Configuration loaded.


In [30]:
IMAGE_DIRECTORY

'./rag-data/'

# Phase 1: The Indexing Pipeline (Unchanged)

This phase remains the same. It is a one-time process to build our knowledge base in Pinecone. If you have already run this successfully, you can skip these cells.

In [31]:
# ======================================================================================
# This class defines the 'state' for our Indexing Pipeline.
# Think of it as a structured "job folder" that gets passed between each step (node)
# in our graph. Using a TypedDict ensures that the data at each step has a
# consistent and predictable structure, which helps prevent bugs.
#
# Fields:
#   - image_paths: A list that will hold the file paths of all images found
#                  in the source directory.
#   - processed_data: A list that will store the results of the analysis. Each item
#                     will be a dictionary containing the extracted text and visual
#                     description for a single image.
#   - error_message: A string that acts as a status flag.
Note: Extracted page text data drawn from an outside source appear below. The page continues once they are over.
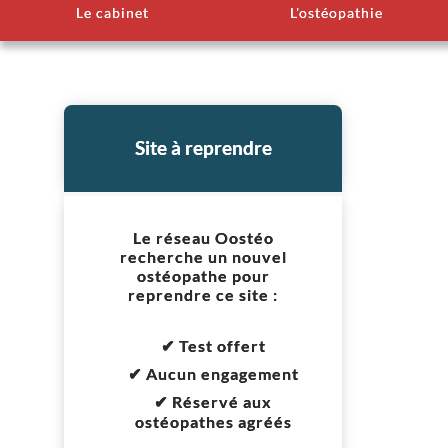
Le cabinet
L'ostéopathie
Site à reprendre
Le réseau Oostéo
recherche un nouvel
ostéopathe pour
reprendre ce site :
✔ Test offert
✔ Aucun engagement
✔ Réservé aux
ostéopathes agréés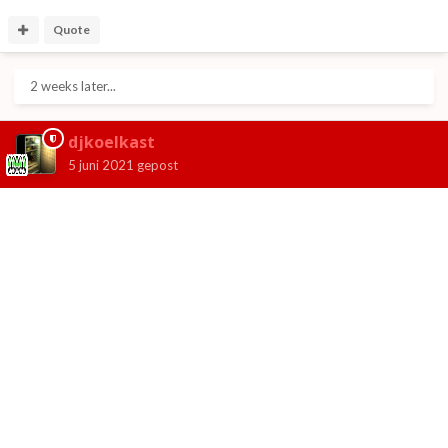
Quote
2 weeks later...
djkoelkast
5 juni 2021
gepost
If any node encounters
#                    a problem, it will record the error message here, allowing
#                    the graph to handle failures gracefully.
# ======================================================================================

class IndexingState(TypedDict):
    image_paths: List[str]
    # Add new fields to store paths to text and video files
    text_paths: List[str]
    video_paths: List[str]
    # The processed data list will now store all data types
    processed_data: List[Dict]
    error_message: str

In [32]:
def image_to_base64(image_path):
    try:
        with Image.open(image_path) as img:
            img = img.convert("RGB")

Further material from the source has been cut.